Gut microbiota metabolites and chromatin regulation
Denboba Lab
Epigenetic regulators in every cell require appropriate substrates and cofactors to modify chromatin structure and function, and gut microbiota produces several metabolites that feed into this regularity mechanism. For example, folate and other B vitamins (known methyl donors) are produced by numerous bacteria in the gut, such as Bifidobacterium and Lactobacillus species.
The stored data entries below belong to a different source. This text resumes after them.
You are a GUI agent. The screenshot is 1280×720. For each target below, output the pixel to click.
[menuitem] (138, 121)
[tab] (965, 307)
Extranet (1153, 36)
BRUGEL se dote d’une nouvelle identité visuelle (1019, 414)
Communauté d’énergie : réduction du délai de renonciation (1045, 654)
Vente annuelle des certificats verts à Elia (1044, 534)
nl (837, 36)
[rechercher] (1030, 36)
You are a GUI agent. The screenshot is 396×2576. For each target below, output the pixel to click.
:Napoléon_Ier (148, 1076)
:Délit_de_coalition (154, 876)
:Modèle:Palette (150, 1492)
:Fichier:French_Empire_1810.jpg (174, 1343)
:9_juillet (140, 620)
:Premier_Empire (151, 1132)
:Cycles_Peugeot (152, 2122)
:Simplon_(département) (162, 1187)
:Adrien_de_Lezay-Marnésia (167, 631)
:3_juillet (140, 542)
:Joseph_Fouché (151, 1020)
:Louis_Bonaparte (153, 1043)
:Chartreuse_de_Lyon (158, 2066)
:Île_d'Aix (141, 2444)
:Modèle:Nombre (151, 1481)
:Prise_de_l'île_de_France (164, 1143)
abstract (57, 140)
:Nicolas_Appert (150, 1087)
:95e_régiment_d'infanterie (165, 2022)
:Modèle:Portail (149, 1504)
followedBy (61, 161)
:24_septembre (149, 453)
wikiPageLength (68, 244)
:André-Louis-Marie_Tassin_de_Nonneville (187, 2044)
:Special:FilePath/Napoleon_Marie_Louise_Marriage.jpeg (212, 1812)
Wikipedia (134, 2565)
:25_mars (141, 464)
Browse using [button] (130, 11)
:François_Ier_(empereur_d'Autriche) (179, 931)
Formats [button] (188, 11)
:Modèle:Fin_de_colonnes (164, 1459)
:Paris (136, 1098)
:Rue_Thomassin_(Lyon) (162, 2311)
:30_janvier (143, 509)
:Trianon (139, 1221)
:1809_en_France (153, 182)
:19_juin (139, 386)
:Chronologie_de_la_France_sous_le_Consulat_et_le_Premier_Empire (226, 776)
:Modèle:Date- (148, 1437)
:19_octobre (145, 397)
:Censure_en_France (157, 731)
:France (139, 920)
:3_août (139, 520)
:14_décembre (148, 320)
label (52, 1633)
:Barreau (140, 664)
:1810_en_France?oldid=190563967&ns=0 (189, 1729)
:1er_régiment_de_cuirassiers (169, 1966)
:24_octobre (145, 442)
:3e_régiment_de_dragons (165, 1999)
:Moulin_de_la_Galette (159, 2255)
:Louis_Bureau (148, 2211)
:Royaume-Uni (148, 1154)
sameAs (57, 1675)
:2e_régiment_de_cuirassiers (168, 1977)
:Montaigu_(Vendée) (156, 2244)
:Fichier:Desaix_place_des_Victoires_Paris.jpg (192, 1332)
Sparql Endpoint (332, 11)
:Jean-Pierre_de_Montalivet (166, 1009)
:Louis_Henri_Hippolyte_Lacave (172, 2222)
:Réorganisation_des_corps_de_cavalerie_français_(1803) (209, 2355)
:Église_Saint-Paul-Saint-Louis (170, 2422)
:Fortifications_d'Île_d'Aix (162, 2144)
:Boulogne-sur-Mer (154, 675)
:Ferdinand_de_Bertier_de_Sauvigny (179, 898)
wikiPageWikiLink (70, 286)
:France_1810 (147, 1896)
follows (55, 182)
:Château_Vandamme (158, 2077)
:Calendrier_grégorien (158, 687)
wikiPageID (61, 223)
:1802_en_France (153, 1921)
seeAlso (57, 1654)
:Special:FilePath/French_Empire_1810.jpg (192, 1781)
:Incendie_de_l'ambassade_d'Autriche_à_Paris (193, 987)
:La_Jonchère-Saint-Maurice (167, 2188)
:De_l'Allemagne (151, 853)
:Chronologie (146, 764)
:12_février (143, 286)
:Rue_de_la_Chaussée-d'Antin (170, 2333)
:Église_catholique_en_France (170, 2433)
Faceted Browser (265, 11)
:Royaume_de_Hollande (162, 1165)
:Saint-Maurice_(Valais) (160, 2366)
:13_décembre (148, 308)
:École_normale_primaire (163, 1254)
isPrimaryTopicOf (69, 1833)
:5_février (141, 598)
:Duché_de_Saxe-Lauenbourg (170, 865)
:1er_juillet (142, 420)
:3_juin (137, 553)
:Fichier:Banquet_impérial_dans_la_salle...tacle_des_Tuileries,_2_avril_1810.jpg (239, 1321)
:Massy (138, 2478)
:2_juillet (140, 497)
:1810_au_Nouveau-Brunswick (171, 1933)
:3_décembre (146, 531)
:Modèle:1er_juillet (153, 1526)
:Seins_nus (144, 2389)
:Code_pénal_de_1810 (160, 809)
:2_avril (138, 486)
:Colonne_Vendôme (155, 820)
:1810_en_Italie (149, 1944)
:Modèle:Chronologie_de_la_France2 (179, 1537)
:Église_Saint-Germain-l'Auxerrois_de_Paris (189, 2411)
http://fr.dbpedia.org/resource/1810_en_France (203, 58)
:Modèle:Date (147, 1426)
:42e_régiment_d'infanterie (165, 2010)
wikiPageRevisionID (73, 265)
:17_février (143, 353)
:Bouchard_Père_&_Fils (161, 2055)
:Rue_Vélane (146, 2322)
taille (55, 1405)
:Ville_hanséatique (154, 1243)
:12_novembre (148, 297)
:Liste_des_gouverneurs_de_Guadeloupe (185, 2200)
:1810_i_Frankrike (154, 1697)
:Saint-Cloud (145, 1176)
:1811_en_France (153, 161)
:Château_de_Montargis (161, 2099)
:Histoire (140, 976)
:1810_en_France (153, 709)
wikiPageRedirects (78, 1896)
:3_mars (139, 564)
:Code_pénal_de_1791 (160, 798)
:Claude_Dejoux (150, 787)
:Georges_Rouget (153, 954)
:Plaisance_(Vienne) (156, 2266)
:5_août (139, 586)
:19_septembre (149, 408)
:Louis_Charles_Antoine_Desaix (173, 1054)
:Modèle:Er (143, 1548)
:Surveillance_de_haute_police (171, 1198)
The gut bacteria not only produce these metabolites, but also compete directly with the host. For instance, choline-consuming bacteria deplete methyl-donor metabolites in the host, resulting in alterations to host global DNA methylation patterns and increased susceptibility to metabolic disease. SCFAs, major products of gut bacterial fermentation, modify the epigenetic state of cells by inhibiting histone deacetylases (HDACs) activity and promoting cellular production of acetyl coenzyme A (acetyl donor). Manipulating the gut microbiota also led to global changes in H3K27me3/H3K36me0 in the colon, liver and adipose tissues. Gut bacteria can also metabolize methionine into S-adenosylmethionine (SAM), which may influence DNA and histone methylation status in the host as the gut microbial composition changes. It is evident from these studies that gut microbiota produce several metabolites that regulate host epigenetic mechanisms. However, the mechanisms through which gut microbial communities influence mammalian epigenetic regulators remain poorly understood.
To tackle these biological questions, we combine high-throughput cell culture systems with cutting-edge culturomics methods to identify gut microbiota and their metabolites that regulate epigenetic mechanisms. We are currently investigating gut bacteria that produce substrates, cofactors, and regulators of chromatin function.